What is Bulge Bracket?

Legal Definition
The bulge bracket comprises the world's largest and most profitable multi-national investment banks whose investment banking clients are usually large corporations, institutions, and governments. They usually provide both advisory and financing banking services, as well as the sales, market making, and research on a broad array of financial products including equities, credit, rates, commodities, and their derivatives. They are also heavily involved in the invention of new financial products, such as mortgage-backed securities in the 1980s, credit default swaps in the 1990s, and today, carbon emission trading and insurance-linked products. Bulge bracket firms are usually primary dealers in US treasury securities. Bulge bracket banks are also global in the sense that they have a strong presence in all three of the world's major regions: The Americas, EMEA, and Asia-Pacific.

The name comes from the way investment banks are listed on the "tombstone", or public notification of a financial transaction or deal. The bank responsible for control of allocation of securities to investors, known as the bookrunning manager is listed above the others and on the cover of the prospectus. The font size of the name of this bank, or banks if there are co-bookrunning managers, is larger and it may "bulge" out.
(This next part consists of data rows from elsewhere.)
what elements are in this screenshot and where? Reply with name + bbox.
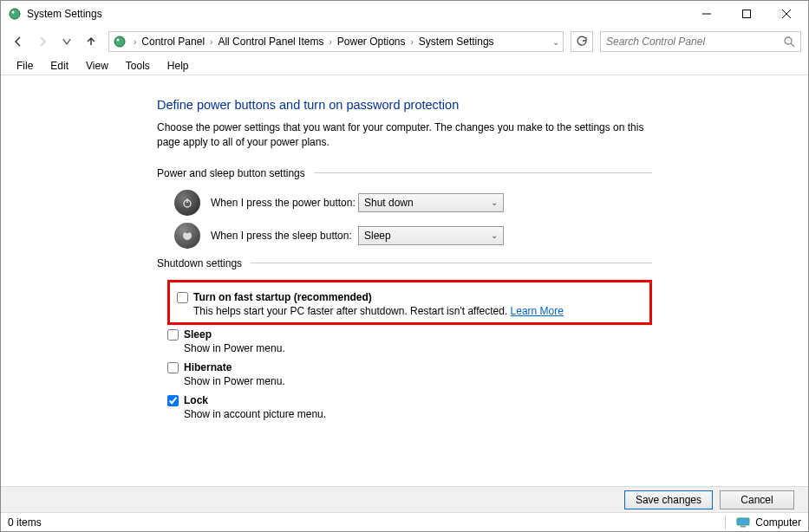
lock-checkbox[interactable] bbox=[167, 395, 179, 406]
breadcrumb-seg-0[interactable]: Control Panel bbox=[140, 36, 206, 48]
hibernate-desc: Show in Power menu. bbox=[184, 375, 652, 387]
search-input[interactable] bbox=[606, 36, 784, 48]
power-button-row: When I press the power button: Shut down… bbox=[174, 190, 652, 216]
sleep-button-select[interactable]: Sleep ⌄ bbox=[358, 226, 504, 245]
page-heading: Define power buttons and turn on passwor… bbox=[157, 98, 652, 112]
fast-startup-title: Turn on fast startup (recommended) bbox=[193, 291, 372, 303]
status-items: 0 items bbox=[8, 516, 42, 529]
window-controls bbox=[687, 1, 806, 27]
sleep-icon bbox=[174, 223, 200, 249]
menu-view[interactable]: View bbox=[77, 58, 117, 74]
divider bbox=[251, 263, 652, 263]
maximize-button[interactable] bbox=[727, 1, 767, 27]
menu-tools[interactable]: Tools bbox=[117, 58, 159, 74]
fast-startup-checkbox[interactable] bbox=[177, 292, 188, 303]
back-button[interactable] bbox=[8, 31, 29, 52]
chevron-right-icon: › bbox=[329, 37, 331, 47]
power-icon bbox=[174, 190, 200, 216]
titlebar: System Settings bbox=[1, 1, 808, 27]
section-shutdown: Shutdown settings bbox=[157, 257, 652, 269]
navbar: › Control Panel › All Control Panel Item… bbox=[1, 27, 808, 56]
content-area: Define power buttons and turn on passwor… bbox=[1, 77, 808, 486]
svg-point-6 bbox=[114, 36, 125, 47]
lock-desc: Show in account picture menu. bbox=[184, 408, 652, 420]
svg-point-0 bbox=[10, 9, 20, 19]
sleep-button-label: When I press the sleep button: bbox=[211, 230, 358, 242]
svg-rect-3 bbox=[743, 10, 751, 18]
breadcrumb-icon bbox=[113, 35, 127, 49]
statusbar: 0 items Computer bbox=[1, 512, 808, 531]
close-button[interactable] bbox=[767, 1, 806, 27]
chevron-right-icon: › bbox=[210, 37, 212, 47]
fast-startup-desc: This helps start your PC faster after sh… bbox=[193, 305, 511, 317]
breadcrumb[interactable]: › Control Panel › All Control Panel Item… bbox=[108, 31, 564, 52]
hibernate-checkbox[interactable] bbox=[167, 362, 179, 373]
refresh-button[interactable] bbox=[571, 31, 593, 52]
fast-startup-highlight: Turn on fast startup (recommended) This … bbox=[167, 280, 652, 325]
search-box[interactable] bbox=[600, 31, 801, 52]
app-icon bbox=[8, 7, 22, 21]
save-button[interactable]: Save changes bbox=[624, 490, 713, 509]
svg-point-8 bbox=[785, 37, 792, 44]
menu-file[interactable]: File bbox=[8, 58, 42, 74]
up-button[interactable] bbox=[81, 31, 101, 52]
page-intro: Choose the power settings that you want … bbox=[157, 120, 652, 150]
learn-more-link[interactable]: Learn More bbox=[511, 305, 564, 317]
select-value: Shut down bbox=[364, 197, 414, 209]
computer-icon bbox=[736, 517, 750, 528]
svg-rect-12 bbox=[737, 518, 749, 525]
sleep-checkbox[interactable] bbox=[167, 329, 179, 341]
menubar: File Edit View Tools Help bbox=[1, 56, 808, 75]
breadcrumb-seg-3[interactable]: System Settings bbox=[417, 36, 496, 48]
cancel-button[interactable]: Cancel bbox=[720, 490, 794, 509]
button-bar: Save changes Cancel bbox=[1, 486, 808, 512]
recent-dropdown[interactable] bbox=[56, 31, 77, 52]
sleep-option-desc: Show in Power menu. bbox=[184, 342, 652, 354]
lock-title: Lock bbox=[184, 394, 208, 406]
status-right: Computer bbox=[755, 516, 801, 529]
menu-help[interactable]: Help bbox=[159, 58, 198, 74]
forward-button[interactable] bbox=[32, 31, 53, 52]
power-button-select[interactable]: Shut down ⌄ bbox=[358, 193, 504, 212]
chevron-down-icon: ⌄ bbox=[491, 198, 498, 207]
search-icon[interactable] bbox=[784, 36, 795, 48]
chevron-right-icon: › bbox=[411, 37, 414, 47]
sleep-option-title: Sleep bbox=[184, 328, 212, 341]
select-value: Sleep bbox=[364, 230, 391, 242]
chevron-right-icon: › bbox=[134, 37, 136, 47]
breadcrumb-seg-1[interactable]: All Control Panel Items bbox=[216, 36, 325, 48]
svg-point-7 bbox=[117, 39, 120, 42]
chevron-down-icon: ⌄ bbox=[491, 230, 498, 240]
window-title: System Settings bbox=[27, 8, 687, 20]
svg-line-9 bbox=[791, 43, 794, 47]
breadcrumb-seg-2[interactable]: Power Options bbox=[336, 36, 408, 48]
divider bbox=[725, 516, 726, 529]
divider bbox=[314, 172, 652, 173]
svg-point-1 bbox=[12, 11, 15, 14]
breadcrumb-dropdown-icon[interactable]: ⌄ bbox=[552, 37, 559, 47]
hibernate-title: Hibernate bbox=[184, 361, 232, 373]
section-title: Shutdown settings bbox=[157, 257, 242, 269]
section-title: Power and sleep button settings bbox=[157, 167, 305, 179]
section-power-sleep: Power and sleep button settings bbox=[157, 167, 652, 179]
minimize-button[interactable] bbox=[687, 1, 727, 27]
sleep-button-row: When I press the sleep button: Sleep ⌄ bbox=[174, 223, 652, 249]
power-button-label: When I press the power button: bbox=[211, 197, 358, 209]
menu-edit[interactable]: Edit bbox=[42, 58, 77, 74]
svg-rect-13 bbox=[740, 526, 746, 528]
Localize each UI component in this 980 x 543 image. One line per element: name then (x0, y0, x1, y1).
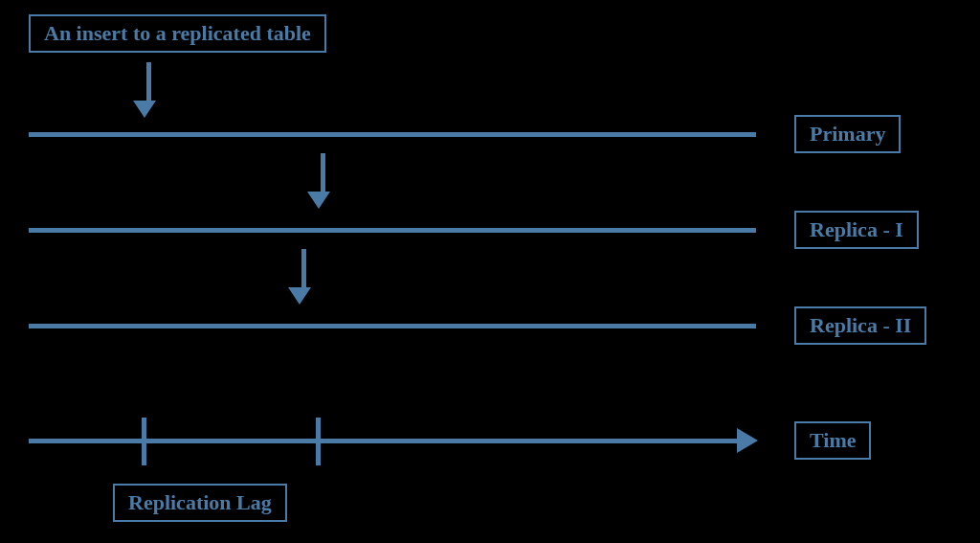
primary-timeline (29, 132, 756, 137)
time-tick-start (142, 418, 146, 465)
replication-lag-label: Replication Lag (113, 484, 287, 522)
insert-event-label: An insert to a replicated table (29, 14, 326, 53)
replica2-label: Replica - II (794, 306, 926, 345)
replica2-timeline (29, 324, 756, 328)
time-tick-end (316, 418, 321, 465)
primary-label: Primary (794, 115, 901, 153)
replica1-timeline (29, 228, 756, 233)
arrow-insert-to-primary (142, 62, 156, 118)
time-axis-line (29, 439, 737, 443)
replica1-label: Replica - I (794, 211, 919, 249)
arrow-primary-to-replica1 (316, 153, 330, 209)
arrow-replica1-to-replica2 (297, 249, 311, 305)
time-label: Time (794, 421, 871, 460)
time-arrow-head-icon (737, 428, 758, 453)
There is often debate over which banks are considered to belong to the bulge bracket. Membership implies prestige, but there are no precise criteria for inclusion, and financial power is transient. Various rankings are often cited, such as Thomson Reuters League Tables, Bloomberg 20, or other league tables.
-- Wikipedia
Legal Definition
The small group (i.e., less than half a dozen) of security firms, investment banks, and banks that control the largest share of global corporate finance and securities underwriting business. Bulge bracket firms are often sought out by institutional clients as a result of their ability to arrange sophisticated transactions and distribute securities.